● DATA PROVIDED
====================

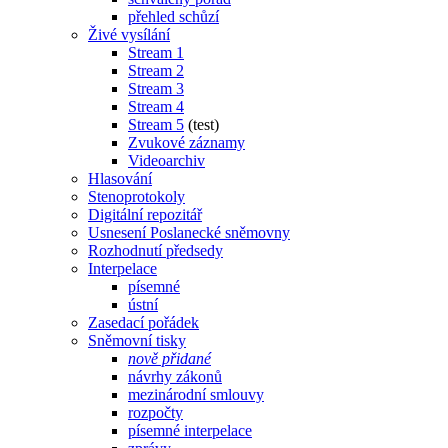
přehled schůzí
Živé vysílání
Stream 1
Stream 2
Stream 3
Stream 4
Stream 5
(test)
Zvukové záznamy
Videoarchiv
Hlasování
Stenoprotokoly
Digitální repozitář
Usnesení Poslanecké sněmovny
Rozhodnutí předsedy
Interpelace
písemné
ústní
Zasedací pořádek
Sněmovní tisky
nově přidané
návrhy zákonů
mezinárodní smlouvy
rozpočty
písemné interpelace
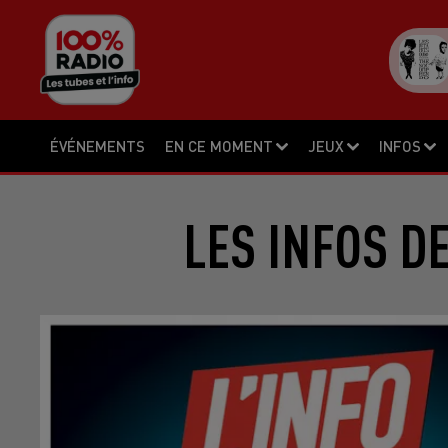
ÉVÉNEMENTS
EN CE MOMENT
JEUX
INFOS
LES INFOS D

====================

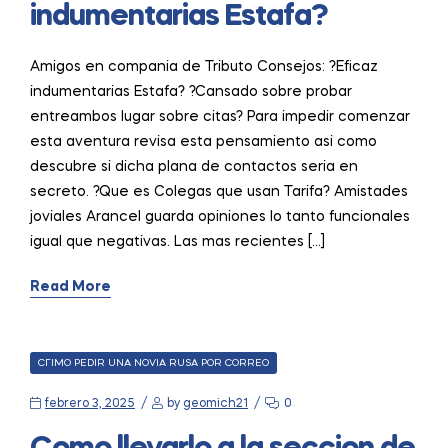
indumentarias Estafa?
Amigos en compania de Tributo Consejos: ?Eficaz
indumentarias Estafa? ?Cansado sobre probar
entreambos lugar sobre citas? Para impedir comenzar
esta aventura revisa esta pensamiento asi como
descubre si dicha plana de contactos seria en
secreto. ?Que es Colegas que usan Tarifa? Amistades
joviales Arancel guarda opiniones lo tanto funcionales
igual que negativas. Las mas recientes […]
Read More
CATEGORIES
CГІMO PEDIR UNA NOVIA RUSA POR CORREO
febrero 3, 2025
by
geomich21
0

====================

● TRY IT
Given the listing above, repeat exactly the lines starting at the one with "přehled schůzí" and ending at the one with "LES INFOS D", inclusive, excluding pictures.

● SOLUTION BELOW
přehled schůzí
Živé vysílání
Stream 1
Stream 2
Stream 3
Stream 4
Stream 5
(test)
Zvukové záznamy
Videoarchiv
Hlasování
Stenoprotokoly
Digitální repozitář
Usnesení Poslanecké sněmovny
Rozhodnutí předsedy
Interpelace
písemné
ústní
Zasedací pořádek
Sněmovní tisky
nově přidané
návrhy zákonů
mezinárodní smlouvy
rozpočty
písemné interpelace
ÉVÉNEMENTS
EN CE MOMENT
JEUX
INFOS
LES INFOS D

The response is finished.